INPUT RECORDS:

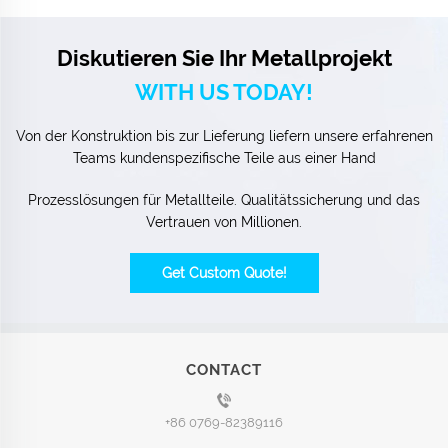
Diskutieren Sie Ihr Metallprojekt
WITH US TODAY!
Von der Konstruktion bis zur Lieferung liefern unsere erfahrenen
Teams kundenspezifische Teile aus einer Hand
Prozesslösungen für Metallteile. Qualitätssicherung und das
Vertrauen von Millionen.
Get Custom Quote!
CONTACT
+86 0769-82389116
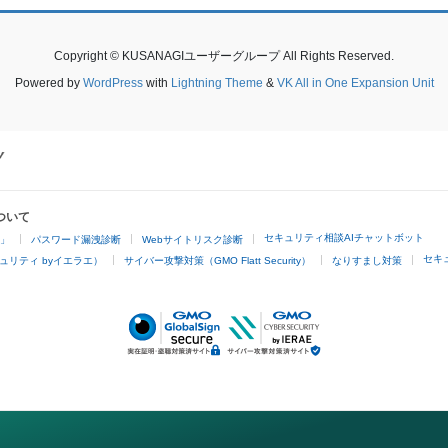
Copyright © KUSANAGIユーザーグループ All Rights Reserved.
Powered by
WordPress
with
Lightning Theme
&
VK All in One Expansion Unit
ついて
セキュリティ相談AIチャットボット
4」
パスワード漏洩診断
Webサイトリスク診断
セキ
ュリティ byイエラエ）
サイバー攻撃対策（GMO Flatt Security）
なりすまし対策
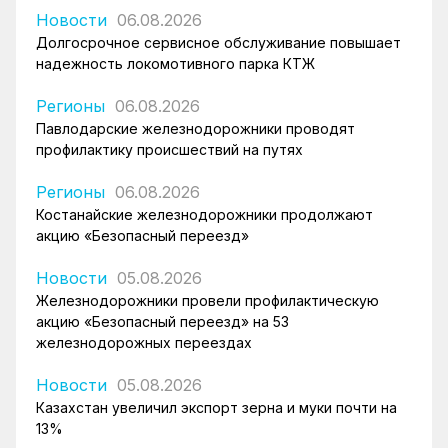
Новости
06.08.2026
Долгосрочное сервисное обслуживание повышает
надежность локомотивного парка КТЖ
Регионы
06.08.2026
Павлодарские железнодорожники проводят
профилактику происшествий на путях
Регионы
06.08.2026
Костанайские железнодорожники продолжают
акцию «Безопасный переезд»
Новости
05.08.2026
Железнодорожники провели профилактическую
акцию «Безопасный переезд» на 53
железнодорожных переездах
Новости
05.08.2026
Казахстан увеличил экспорт зерна и муки почти на
13%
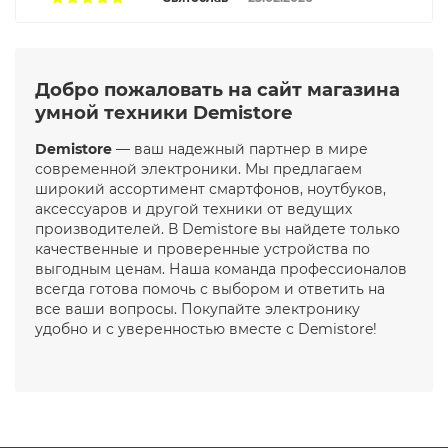
Добро пожаловать на сайт магазина
умной техники Demistore
Demistore
— ваш надежный партнер в мире
современной электроники. Мы предлагаем
широкий ассортимент
смартфонов
,
ноутбуков
,
аксессуаров и другой техники от ведущих
производителей. В Demistore вы найдете только
качественные и проверенные устройства по
выгодным ценам. Наша команда профессионалов
всегда готова помочь с выбором и ответить на
все ваши вопросы. Покупайте электронику
удобно и с уверенностью вместе с Demistore!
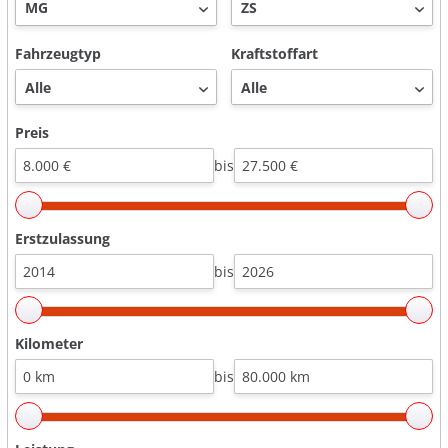
Fahrzeugtyp
Kraftstoffart
Preis
bis
Erstzulassung
bis
Kilometer
bis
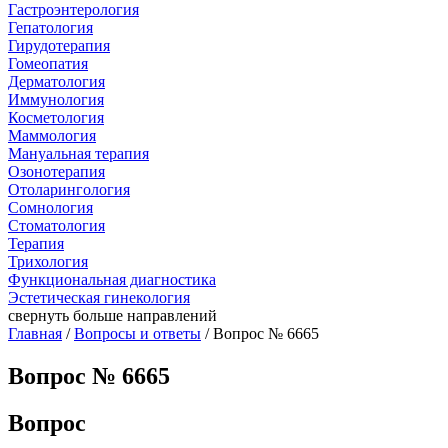
Гастроэнтерология
Гепатология
Гирудотерапия
Гомеопатия
Дерматология
Иммунология
Косметология
Маммология
Мануальная терапия
Озонотерапия
Отоларингология
Сомнология
Стоматология
Терапия
Трихология
Функциональная диагностика
Эстетическая гинекология
свернуть
больше направлений
Главная
/
Вопросы и ответы
/ Вопрос № 6665
Вопрос № 6665
Вопрос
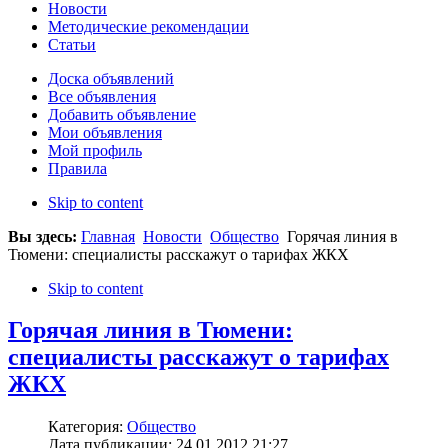
Новости
Методические рекомендации
Статьи
Доска объявлений
Все объявления
Добавить объявление
Мои объявления
Мой профиль
Правила
Skip to content
Вы здесь:
Главная
Новости
Общество
Горячая линия в
Тюмени: специалисты расскажут о тарифах ЖКХ
Skip to content
Горячая линия в Тюмени:
специалисты расскажут о тарифах
ЖКХ
Категория:
Общество
Дата публикации: 24.01.2012 21:27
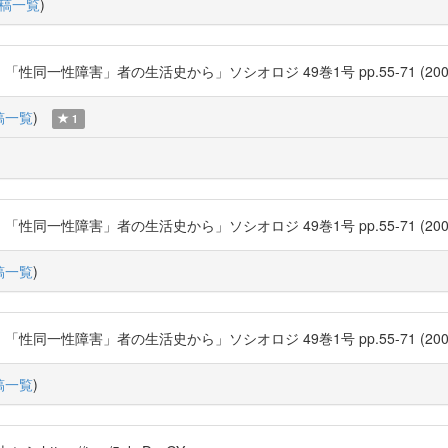
稿一覧
)
性障害」者の生活史から」ソシオロジ 49巻1号 pp.55-71 (2004-05) 社会
稿一覧
)
1
性障害」者の生活史から」ソシオロジ 49巻1号 pp.55-71 (2004-05) 社会
稿一覧
)
性障害」者の生活史から」ソシオロジ 49巻1号 pp.55-71 (2004-05) 社会
稿一覧
)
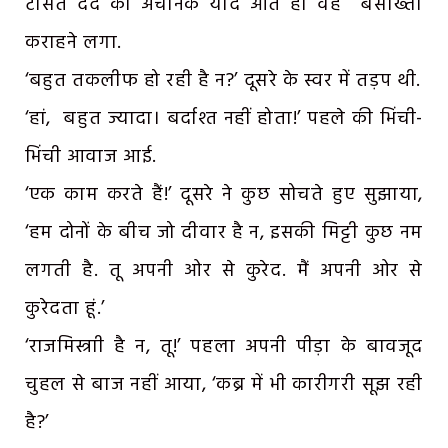
टीसते दर्द की अचानक याद आते ही वह बेसाख्ता
कराहने लगा.
‘बहुत तकलीफ हो रही है न?’ दूसरे के स्वर में तड़प थी.
‘हां, बहुत ज्यादा। बर्दाश्त नहीं होता!’ पहले की भिंची-
भिंची आवाज आई.
‘एक काम करते हैं!’ दूसरे ने कुछ सोचते हुए सुझाया,
‘हम दोनों के बीच जो दीवार है न, इसकी मिट्टी कुछ नम
लगती है. तू अपनी ओर से कुरेद. मैं अपनी ओर से
कुरेदता हूं.’
‘राजमिस्त्राी है न, तू!’ पहला अपनी पीड़ा के बावजूद
चुहल से बाज नहीं आया, ‘कब्र में भी कारीगरी सूझ रही
है?’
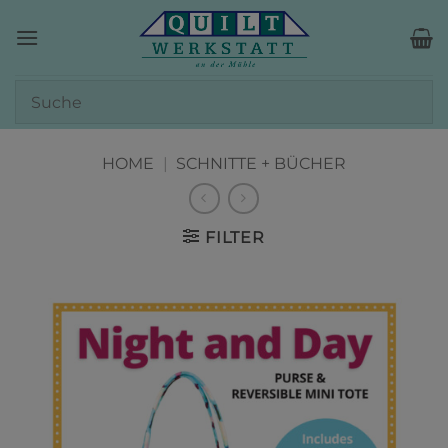
Zum
Inhalt
springen
HOME
|
SCHNITTE + BÜCHER
FILTER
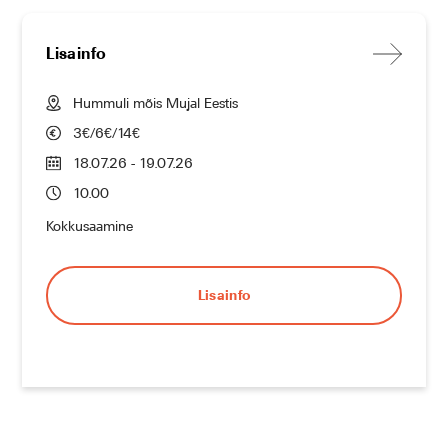
Lisainfo
Hummuli mõis Mujal Eestis
3€/6€/14€
18.07.26 - 19.07.26
10.00
Kokkusaamine
Lisainfo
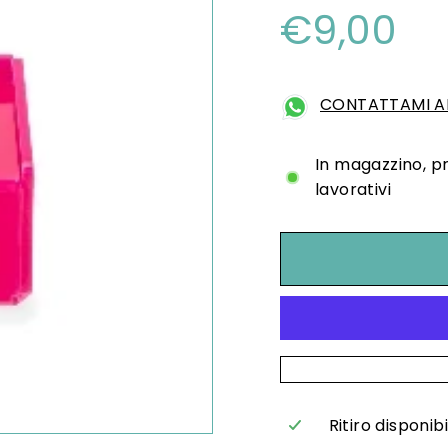
Prezzo
€9
€9,00
di
listino
CONTATTAMI AL
In magazzino, p
lavorativi
Ritiro disponib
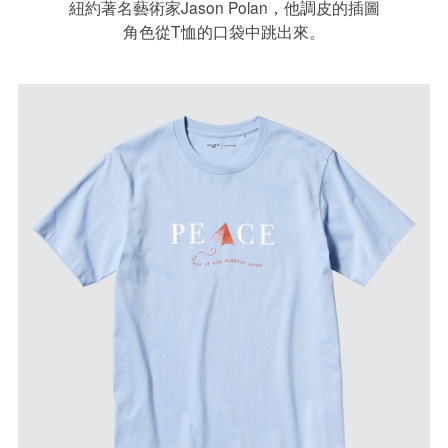
紐約著名藝術家Jason Polan，他調皮的插圖
角色從T恤的口袋中跳出來。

EXERCISE:
Write the entries above out again exactly, omitting each image.

RESULT BELOW:
Diskutieren Sie Ihr Metallprojekt
WITH US TODAY!
Von der Konstruktion bis zur Lieferung liefern unsere erfahrenen
Teams kundenspezifische Teile aus einer Hand
Prozesslösungen für Metallteile. Qualitätssicherung und das
Vertrauen von Millionen.
Get Custom Quote!
CONTACT
+86 0769-82389116
Copyright © KUSANAGIユーザーグループ All Rights Reserved.
Powered by
WordPress
with
Lightning Theme
&
VK All in One Expansion Unit
ついて
セキュリティ相談AIチャットボット
4」
パスワード漏洩診断
Webサイトリスク診断
セキ
ュリティ byイエラエ）
サイバー攻撃対策（GMO Flatt Security）
なりすまし対策
Новости
06.08.2026
Долгосрочное сервисное обслуживание повышает
надежность локомотивного парка КТЖ
Регионы
06.08.2026
Павлодарские железнодорожники проводят
профилактику происшествий на путях
Регионы
06.08.2026
Костанайские железнодорожники продолжают
акцию «Безопасный переезд»
Новости
05.08.2026
Железнодорожники провели профилактическую
акцию «Безопасный переезд» на 53
железнодорожных переездах
Новости
05.08.2026
Казахстан увеличил экспорт зерна и муки почти на
13%
Добро пожаловать на сайт магазина
умной техники Demistore
Demistore
— ваш надежный партнер в мире
современной электроники. Мы предлагаем
широкий ассортимент
смартфонов
,
ноутбуков
,
аксессуаров и другой техники от ведущих
производителей. В Demistore вы найдете только
качественные и проверенные устройства по
выгодным ценам. Наша команда профессионалов
всегда готова помочь с выбором и ответить на
все ваши вопросы. Покупайте электронику
удобно и с уверенностью вместе с Demistore!
Fahrzeugtyp
Kraftstoffart
Preis
bis
Erstzulassung
bis
Kilometer
bis
Гастроэнтерология
Гепатология
Гирудотерапия
Гомеопатия
Дерматология
Иммунология
Косметология
Маммология
Мануальная терапия
Озонотерапия
Отоларингология
Сомнология
Стоматология
Терапия
Трихология
Функциональная диагностика
Эстетическая гинекология
свернуть
больше направлений
Главная
/
Вопросы и ответы
/ Вопрос № 6665
Вопрос № 6665
Вопрос
Новости
Методические рекомендации
Статьи
Доска объявлений
Все объявления
Добавить объявление
Мои объявления
Мой профиль
Правила
Skip to content
Вы здесь:
Главная
Новости
Общество
Горячая линия в
Тюмени: специалисты расскажут о тарифах ЖКХ
Skip to content
Горячая линия в Тюмени:
специалисты расскажут о тарифах
ЖКХ
Категория:
Общество
Дата публикации: 24.01.2012 21:27
稿一覧
)
性障害」者の生活史から」ソシオロジ 49巻1号 pp.55-71 (2004-05) 社会
稿一覧
)
1
性障害」者の生活史から」ソシオロジ 49巻1号 pp.55-71 (2004-05) 社会
稿一覧
)
性障害」者の生活史から」ソシオロジ 49巻1号 pp.55-71 (2004-05) 社会
稿一覧
)
टीसते दर्द की अचानक याद आते ही वह बेसाख्ता
कराहने लगा.
‘बहुत तकलीफ हो रही है न?’ दूसरे के स्वर में तड़प थी.
‘हां, बहुत ज्यादा। बर्दाश्त नहीं होता!’ पहले की भिंची-
भिंची आवाज आई.
‘एक काम करते हैं!’ दूसरे ने कुछ सोचते हुए सुझाया,
‘हम दोनों के बीच जो दीवार है न, इसकी मिट्टी कुछ नम
लगती है. तू अपनी ओर से कुरेद. मैं अपनी ओर से
कुरेदता हूं.’
‘राजमिस्त्राी है न, तू!’ पहला अपनी पीड़ा के बावजूद
चुहल से बाज नहीं आया, ‘कब्र में भी कारीगरी सूझ रही
है?’
Zum
Inhalt
springen
HOME
|
SCHNITTE + BÜCHER
FILTER
Lisainfo
Hummuli mõis Mujal Eestis
3€/6€/14€
18.07.26 - 19.07.26
10.00
Kokkusaamine
Lisainfo
Prezzo
€9
€9,00
di
listino
CONTATTAMI AL
In magazzino, p
lavorativi
Ritiro disponib
紐約著名藝術家Jason Polan，他調皮的插圖
角色從T恤的口袋中跳出來。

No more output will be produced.